• EXERCISE INSTRUCTIONS: Though the entries hold pictures, only their text should be duplicated, exactly and in full.
=== Section Start ===
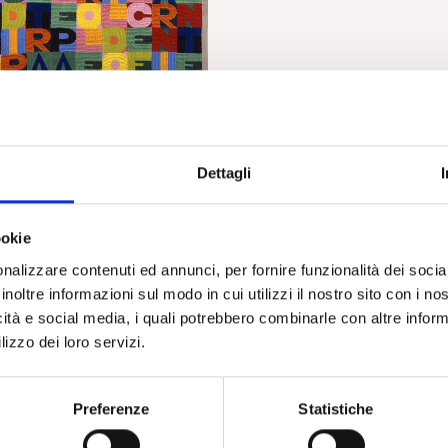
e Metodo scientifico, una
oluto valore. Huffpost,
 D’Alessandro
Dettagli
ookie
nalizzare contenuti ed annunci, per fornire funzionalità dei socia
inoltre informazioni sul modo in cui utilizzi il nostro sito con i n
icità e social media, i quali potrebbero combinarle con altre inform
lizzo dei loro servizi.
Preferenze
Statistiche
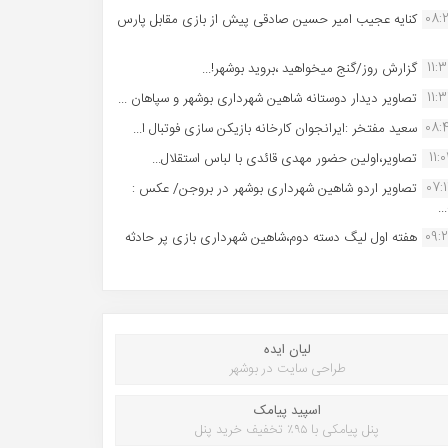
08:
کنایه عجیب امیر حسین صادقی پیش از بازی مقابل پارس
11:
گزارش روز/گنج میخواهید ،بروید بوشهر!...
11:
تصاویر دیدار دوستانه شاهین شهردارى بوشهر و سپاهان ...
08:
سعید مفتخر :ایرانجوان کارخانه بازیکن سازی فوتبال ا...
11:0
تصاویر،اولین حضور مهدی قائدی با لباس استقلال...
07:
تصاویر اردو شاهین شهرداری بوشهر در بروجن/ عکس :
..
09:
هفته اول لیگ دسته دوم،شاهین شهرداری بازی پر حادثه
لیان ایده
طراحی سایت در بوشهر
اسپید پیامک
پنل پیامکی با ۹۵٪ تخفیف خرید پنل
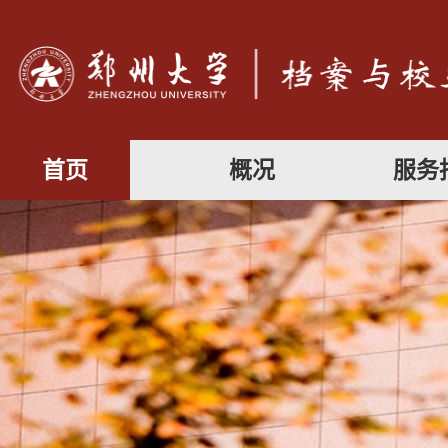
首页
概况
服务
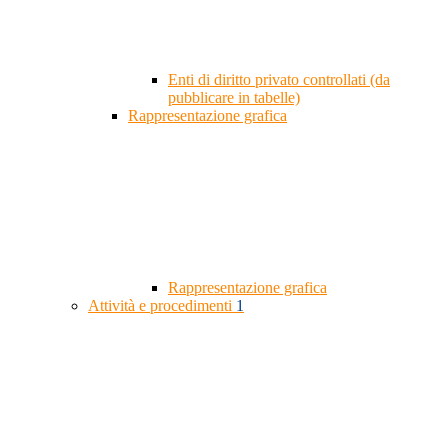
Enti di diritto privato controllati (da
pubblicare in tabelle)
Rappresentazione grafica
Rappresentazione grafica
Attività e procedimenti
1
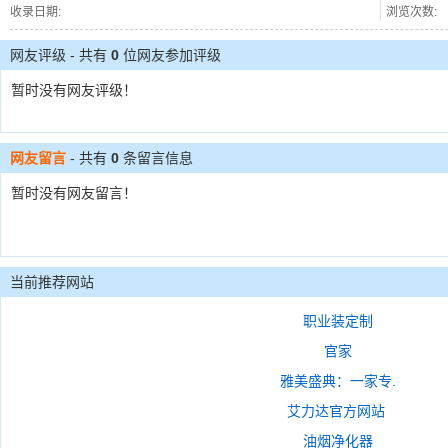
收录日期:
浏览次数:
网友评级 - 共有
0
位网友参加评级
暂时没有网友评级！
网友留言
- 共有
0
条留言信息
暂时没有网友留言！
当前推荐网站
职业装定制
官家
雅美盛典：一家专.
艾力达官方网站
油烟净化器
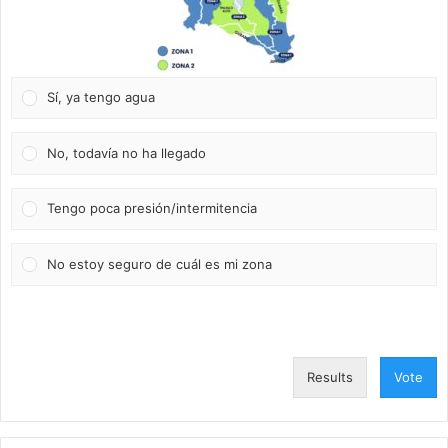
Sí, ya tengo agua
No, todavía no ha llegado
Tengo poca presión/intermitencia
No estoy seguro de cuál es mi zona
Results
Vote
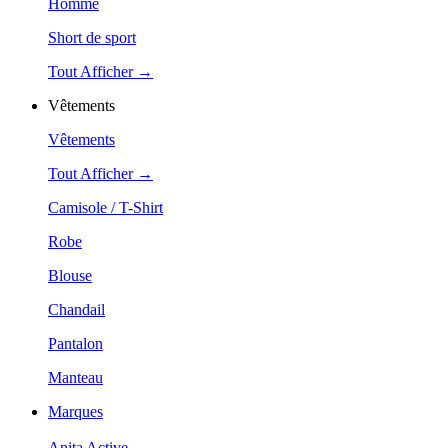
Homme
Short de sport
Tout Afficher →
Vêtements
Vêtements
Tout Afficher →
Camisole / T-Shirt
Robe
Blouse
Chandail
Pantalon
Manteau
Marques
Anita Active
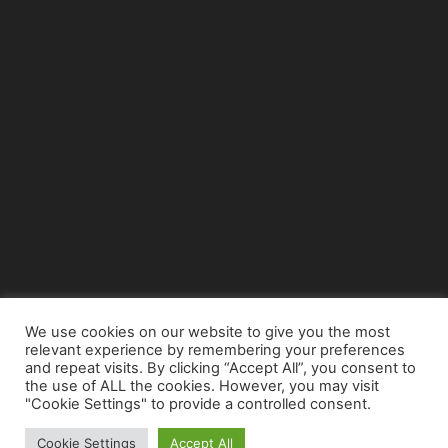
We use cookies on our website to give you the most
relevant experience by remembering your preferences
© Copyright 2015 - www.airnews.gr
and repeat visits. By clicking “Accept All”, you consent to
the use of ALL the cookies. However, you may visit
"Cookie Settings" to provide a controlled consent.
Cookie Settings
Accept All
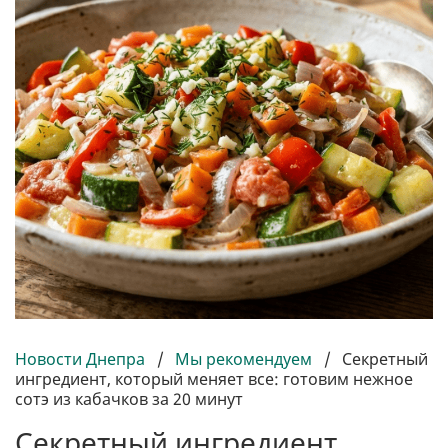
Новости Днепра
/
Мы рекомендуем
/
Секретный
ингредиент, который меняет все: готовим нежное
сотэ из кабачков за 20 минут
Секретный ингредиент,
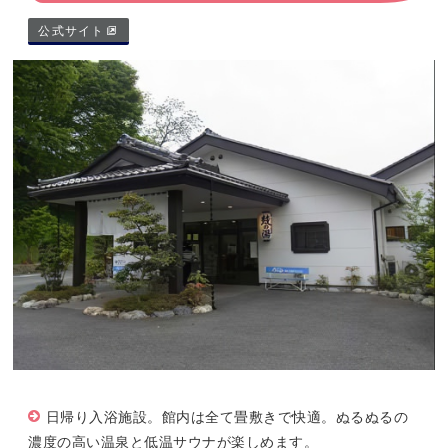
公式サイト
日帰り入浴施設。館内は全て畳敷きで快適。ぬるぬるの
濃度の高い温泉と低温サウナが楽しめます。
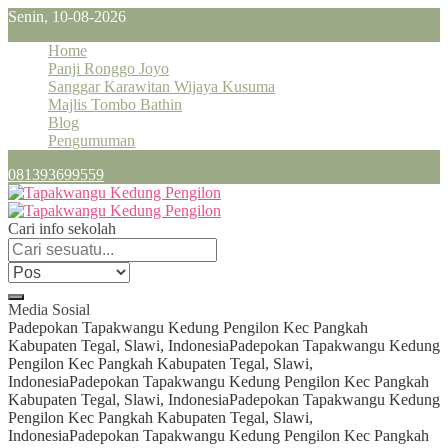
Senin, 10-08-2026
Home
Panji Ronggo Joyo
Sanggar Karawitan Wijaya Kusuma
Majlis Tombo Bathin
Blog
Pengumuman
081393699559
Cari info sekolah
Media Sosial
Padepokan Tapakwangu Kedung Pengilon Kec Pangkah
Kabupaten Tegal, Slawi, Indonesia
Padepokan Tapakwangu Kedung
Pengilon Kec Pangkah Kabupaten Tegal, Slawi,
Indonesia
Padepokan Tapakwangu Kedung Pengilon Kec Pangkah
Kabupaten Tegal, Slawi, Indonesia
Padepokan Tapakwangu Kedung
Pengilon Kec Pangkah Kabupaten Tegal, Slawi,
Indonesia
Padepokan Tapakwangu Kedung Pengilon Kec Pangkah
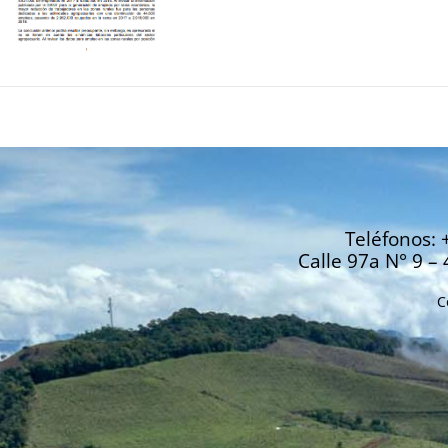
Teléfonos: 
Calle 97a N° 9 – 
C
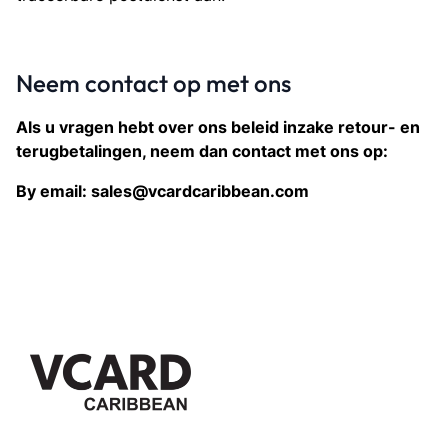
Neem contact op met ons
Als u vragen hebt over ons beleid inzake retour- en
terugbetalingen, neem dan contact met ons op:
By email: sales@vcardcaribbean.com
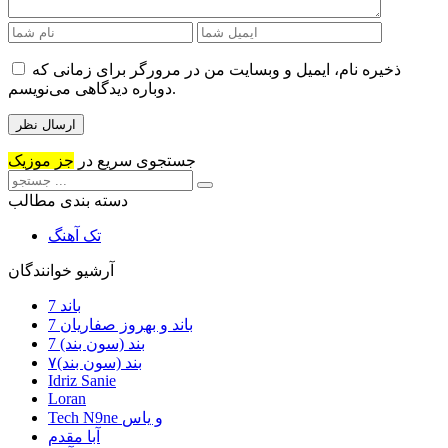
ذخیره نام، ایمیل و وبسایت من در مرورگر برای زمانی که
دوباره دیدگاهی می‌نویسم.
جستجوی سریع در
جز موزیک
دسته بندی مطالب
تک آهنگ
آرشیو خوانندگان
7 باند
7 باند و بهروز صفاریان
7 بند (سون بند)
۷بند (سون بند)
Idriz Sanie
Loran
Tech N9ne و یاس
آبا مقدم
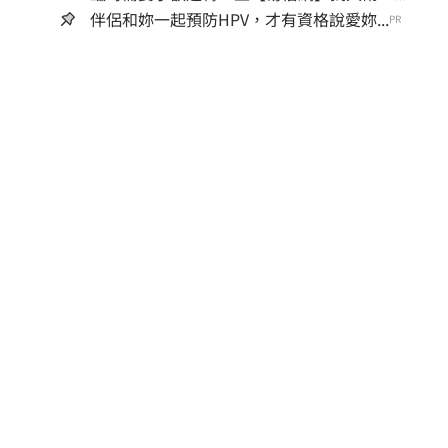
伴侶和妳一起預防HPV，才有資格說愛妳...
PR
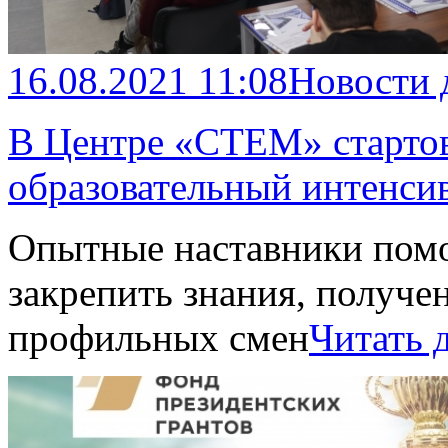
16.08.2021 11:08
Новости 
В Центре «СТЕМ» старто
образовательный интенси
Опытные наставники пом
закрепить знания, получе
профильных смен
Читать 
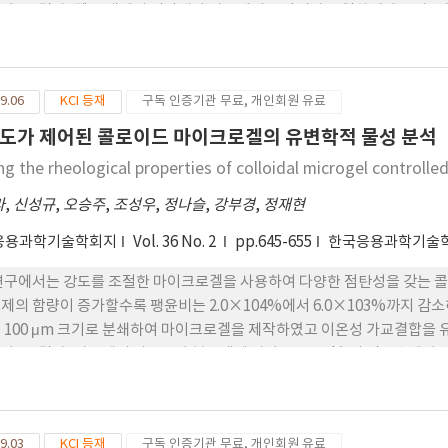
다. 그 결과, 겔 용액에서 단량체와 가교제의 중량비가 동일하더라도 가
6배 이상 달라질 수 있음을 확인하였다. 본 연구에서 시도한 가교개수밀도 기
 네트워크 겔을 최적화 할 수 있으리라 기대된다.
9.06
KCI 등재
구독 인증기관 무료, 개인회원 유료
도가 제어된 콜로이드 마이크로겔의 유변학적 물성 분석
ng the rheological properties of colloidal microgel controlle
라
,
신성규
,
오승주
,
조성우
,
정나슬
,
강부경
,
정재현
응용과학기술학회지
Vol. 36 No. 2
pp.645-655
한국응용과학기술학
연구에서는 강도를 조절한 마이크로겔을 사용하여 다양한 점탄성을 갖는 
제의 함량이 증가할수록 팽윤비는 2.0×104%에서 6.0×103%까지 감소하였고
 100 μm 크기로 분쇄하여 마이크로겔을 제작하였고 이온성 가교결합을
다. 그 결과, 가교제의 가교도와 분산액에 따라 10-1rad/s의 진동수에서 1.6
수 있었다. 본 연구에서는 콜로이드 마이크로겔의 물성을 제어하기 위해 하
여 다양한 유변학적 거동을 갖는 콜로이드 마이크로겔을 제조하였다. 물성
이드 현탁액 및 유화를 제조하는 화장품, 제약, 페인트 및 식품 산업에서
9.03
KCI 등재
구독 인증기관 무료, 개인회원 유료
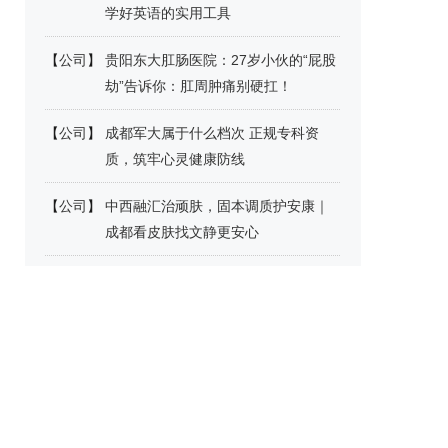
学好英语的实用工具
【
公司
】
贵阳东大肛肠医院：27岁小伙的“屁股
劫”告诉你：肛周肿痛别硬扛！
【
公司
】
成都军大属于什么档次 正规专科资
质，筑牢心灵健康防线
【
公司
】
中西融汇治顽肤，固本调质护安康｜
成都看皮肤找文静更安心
=== Section End ===
• ANSWER FOR THE TASK:
e Metodo scientifico, una
oluto valore. Huffpost,
 D’Alessandro
Dettagli
ookie
nalizzare contenuti ed annunci, per fornire funzionalità dei socia
inoltre informazioni sul modo in cui utilizzi il nostro sito con i n
icità e social media, i quali potrebbero combinarle con altre inform
lizzo dei loro servizi.
Preferenze
Statistiche
08:
کنایه عجیب امیر حسین صادقی پیش از بازی مقابل پارس
11:
گزارش روز/گنج میخواهید ،بروید بوشهر!...
11:
تصاویر دیدار دوستانه شاهین شهردارى بوشهر و سپاهان ...
08:
سعید مفتخر :ایرانجوان کارخانه بازیکن سازی فوتبال ا...
11:0
تصاویر،اولین حضور مهدی قائدی با لباس استقلال...
07:
تصاویر اردو شاهین شهرداری بوشهر در بروجن/ عکس :
..
09:
هفته اول لیگ دسته دوم،شاهین شهرداری بازی پر حادثه
لیان ایده
طراحی سایت در بوشهر
اسپید پیامک
پنل پیامکی با ۹۵٪ تخفیف خرید پنل
首页
概况
服务
Enti di diritto privato controllati (da
pubblicare in tabelle)
Rappresentazione grafica
Rappresentazione grafica
Attività e procedimenti
1
收录日期:
浏览次数:
网友评级 - 共有
0
位网友参加评级
暂时没有网友评级！
网友留言
- 共有
0
条留言信息
暂时没有网友留言！
当前推荐网站
职业装定制
官家
雅美盛典：一家专.
艾力达官方网站
油烟净化器
Sí, ya tengo agua
No, todavía no ha llegado
Tengo poca presión/intermitencia
No estoy seguro de cuál es mi zona
Results
Vote
Homme
Short de sport
Tout Afficher →
Vêtements
Vêtements
Tout Afficher →
Camisole / T-Shirt
Robe
Blouse
Chandail
Pantalon
Manteau
Marques
Anita Active
We use cookies on our website to give you the most
relevant experience by remembering your preferences
© Copyright 2015 - www.airnews.gr
and repeat visits. By clicking “Accept All”, you consent to
the use of ALL the cookies. However, you may visit
"Cookie Settings" to provide a controlled consent.
Cookie Settings
Accept All
Новости Днепра
/
Мы рекомендуем
/
Секретный
ингредиент, который меняет все: готовим нежное
сотэ из кабачков за 20 минут
Секретный ингредиент,
公式サイト
日帰り入浴施設。館内は全て畳敷きで快適。ぬるぬるの
濃度の高い温泉と低温サウナが楽しめます。
Senin, 10-08-2026
Home
Panji Ronggo Joyo
Sanggar Karawitan Wijaya Kusuma
Majlis Tombo Bathin
Blog
Pengumuman
081393699559
Cari info sekolah
Media Sosial
Padepokan Tapakwangu Kedung Pengilon Kec Pangkah
Kabupaten Tegal, Slawi, Indonesia
Padepokan Tapakwangu Kedung
Pengilon Kec Pangkah Kabupaten Tegal, Slawi,
Indonesia
Padepokan Tapakwangu Kedung Pengilon Kec Pangkah
Kabupaten Tegal, Slawi, Indonesia
Padepokan Tapakwangu Kedung
Pengilon Kec Pangkah Kabupaten Tegal, Slawi,
Indonesia
Padepokan Tapakwangu Kedung Pengilon Kec Pangkah
Teléfonos: 
Calle 97a N° 9 – 
C
Neem contact op met ons
Als u vragen hebt over ons beleid inzake retour- en
terugbetalingen, neem dan contact met ons op:
By email: sales@vcardcaribbean.com
ذخیره نام، ایمیل و وبسایت من در مرورگر برای زمانی که
دوباره دیدگاهی می‌نویسم.
جستجوی سریع در
جز موزیک
دسته بندی مطالب
تک آهنگ
آرشیو خوانندگان
7 باند
7 باند و بهروز صفاریان
7 بند (سون بند)
۷بند (سون بند)
Idriz Sanie
Loran
Tech N9ne و یاس
آبا مقدم
伴侶和妳一起預防HPV，才有資格說愛妳...
PR
16.08.2021 11:08
Новости 
В Центре «СТЕМ» старто
образовательный интенси
Опытные наставники пом
закрепить знания, получе
профильных смен
Читать 
다. 그 결과, 겔 용액에서 단량체와 가교제의 중량비가 동일하더라도 가
6배 이상 달라질 수 있음을 확인하였다. 본 연구에서 시도한 가교개수밀도 기
 네트워크 겔을 최적화 할 수 있으리라 기대된다.
9.06
KCI 등재
구독 인증기관 무료, 개인회원 유료
도가 제어된 콜로이드 마이크로겔의 유변학적 물성 분석
ng the rheological properties of colloidal microgel controlle
라
,
신성규
,
오승주
,
조성우
,
정나슬
,
강부경
,
정재현
응용과학기술학회지
Vol. 36 No. 2
pp.645-655
한국응용과학기술학
연구에서는 강도를 조절한 마이크로겔을 사용하여 다양한 점탄성을 갖는 
제의 함량이 증가할수록 팽윤비는 2.0×104%에서 6.0×103%까지 감소하였고
 100 μm 크기로 분쇄하여 마이크로겔을 제작하였고 이온성 가교결합을
다. 그 결과, 가교제의 가교도와 분산액에 따라 10-1rad/s의 진동수에서 1.6
수 있었다. 본 연구에서는 콜로이드 마이크로겔의 물성을 제어하기 위해 하
여 다양한 유변학적 거동을 갖는 콜로이드 마이크로겔을 제조하였다. 물성
이드 현탁액 및 유화를 제조하는 화장품, 제약, 페인트 및 식품 산업에서
9.03
KCI 등재
구독 인증기관 무료, 개인회원 유료
学好英语的实用工具
【
公司
】
贵阳东大肛肠医院：27岁小伙的“屁股
劫”告诉你：肛周肿痛别硬扛！
【
公司
】
成都军大属于什么档次 正规专科资
质，筑牢心灵健康防线
【
公司
】
中西融汇治顽肤，固本调质护安康｜
成都看皮肤找文静更安心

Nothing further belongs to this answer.